What you need to do >> Each entry should be repeated exactly. Its pictures should not be.
(Information supplied begins)
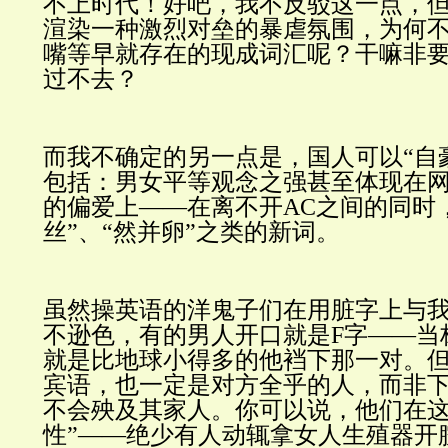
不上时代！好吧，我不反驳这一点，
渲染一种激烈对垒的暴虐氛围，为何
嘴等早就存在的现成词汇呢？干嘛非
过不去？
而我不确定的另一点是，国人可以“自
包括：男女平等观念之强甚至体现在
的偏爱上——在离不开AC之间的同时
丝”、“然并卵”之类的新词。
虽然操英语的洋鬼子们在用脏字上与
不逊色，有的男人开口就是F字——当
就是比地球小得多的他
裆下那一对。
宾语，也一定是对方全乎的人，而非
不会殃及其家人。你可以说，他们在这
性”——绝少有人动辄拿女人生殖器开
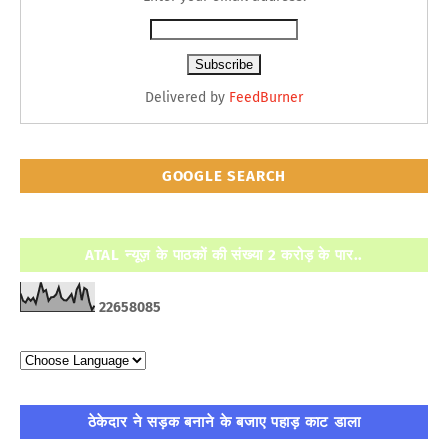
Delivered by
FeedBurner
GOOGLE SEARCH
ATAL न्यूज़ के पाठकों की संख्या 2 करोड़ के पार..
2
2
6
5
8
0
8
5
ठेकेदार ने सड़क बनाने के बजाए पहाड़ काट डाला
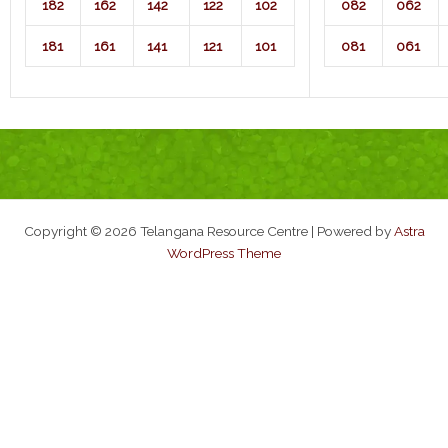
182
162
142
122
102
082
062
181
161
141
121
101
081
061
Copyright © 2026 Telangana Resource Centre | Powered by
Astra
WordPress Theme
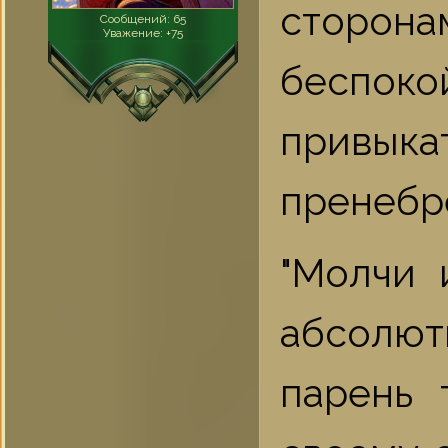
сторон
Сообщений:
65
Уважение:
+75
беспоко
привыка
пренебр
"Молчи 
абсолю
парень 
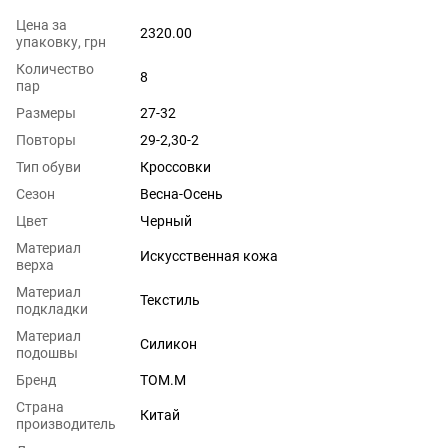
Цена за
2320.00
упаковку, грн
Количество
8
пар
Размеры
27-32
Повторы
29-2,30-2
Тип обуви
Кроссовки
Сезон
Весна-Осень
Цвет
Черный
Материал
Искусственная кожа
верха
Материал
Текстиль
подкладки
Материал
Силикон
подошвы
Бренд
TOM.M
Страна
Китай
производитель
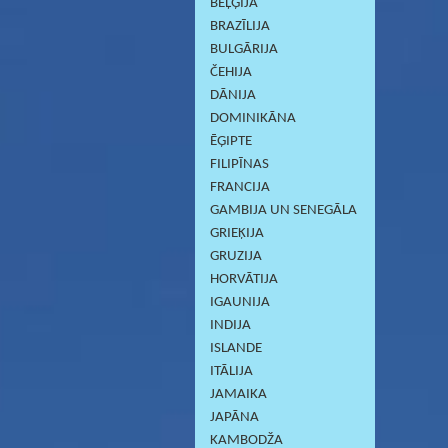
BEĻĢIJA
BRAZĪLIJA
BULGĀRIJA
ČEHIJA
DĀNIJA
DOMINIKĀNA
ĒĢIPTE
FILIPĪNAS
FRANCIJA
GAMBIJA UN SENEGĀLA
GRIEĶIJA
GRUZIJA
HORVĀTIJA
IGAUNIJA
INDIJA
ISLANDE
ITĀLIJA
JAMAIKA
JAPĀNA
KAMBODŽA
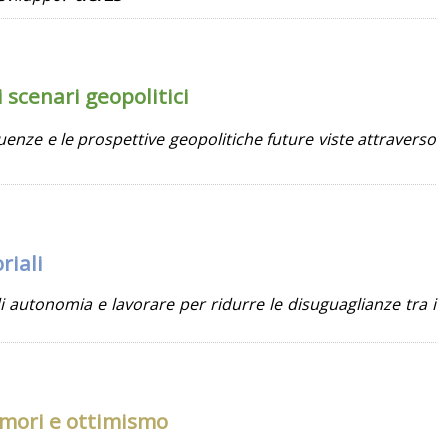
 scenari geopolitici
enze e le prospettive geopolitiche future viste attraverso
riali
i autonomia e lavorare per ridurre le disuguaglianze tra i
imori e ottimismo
(Information supplied ends)
Exercise solution >>
不上时代！好吧，我不反驳这一点，
渲染一种激烈对垒的暴虐氛围，为何
嘴等早就存在的现成词汇呢？干嘛非
过不去？
而我不确定的另一点是，国人可以“自
包括：男女平等观念之强甚至体现在
的偏爱上——在离不开AC之间的同时
丝”、“然并卵”之类的新词。
虽然操英语的洋鬼子们在用脏字上与
不逊色，有的男人开口就是F字——当
就是比地球小得多的他
裆下那一对。
宾语，也一定是对方全乎的人，而非
不会殃及其家人。你可以说，他们在这
性”——绝少有人动辄拿女人生殖器开
Delivered by
FeedBurner
GOOGLE SEARCH
ATAL न्यूज़ के पाठकों की संख्या 2 करोड़ के पार..
2
2
6
5
8
0
8
5
ठेकेदार ने सड़क बनाने के बजाए पहाड़ काट डाला
182
162
142
122
102
082
062
181
161
141
121
101
081
061
Copyright © 2026 Telangana Resource Centre | Powered by
Astra
WordPress Theme
сторон
Сообщений:
65
Уважение:
+75
беспоко
привыка
пренебр
"Молчи 
абсолю
парень 
Цена за
2320.00
упаковку, грн
Количество
8
пар
Размеры
27-32
Повторы
29-2,30-2
Тип обуви
Кроссовки
Сезон
Весна-Осень
Цвет
Черный
Материал
Искусственная кожа
верха
Материал
Текстиль
подкладки
Материал
Силикон
подошвы
Бренд
TOM.M
Страна
Китай
производитель
BEĻĢIJA
BRAZĪLIJA
BULGĀRIJA
ČEHIJA
DĀNIJA
DOMINIKĀNA
ĒĢIPTE
FILIPĪNAS
FRANCIJA
GAMBIJA UN SENEGĀLA
GRIEĶIJA
GRUZIJA
HORVĀTIJA
IGAUNIJA
INDIJA
ISLANDE
ITĀLIJA
JAMAIKA
JAPĀNA
KAMBODŽA
 scenari geopolitici
enze e le prospettive geopolitiche future viste attraverso
riali
i autonomia e lavorare per ridurre le disuguaglianze tra i
imori e ottimismo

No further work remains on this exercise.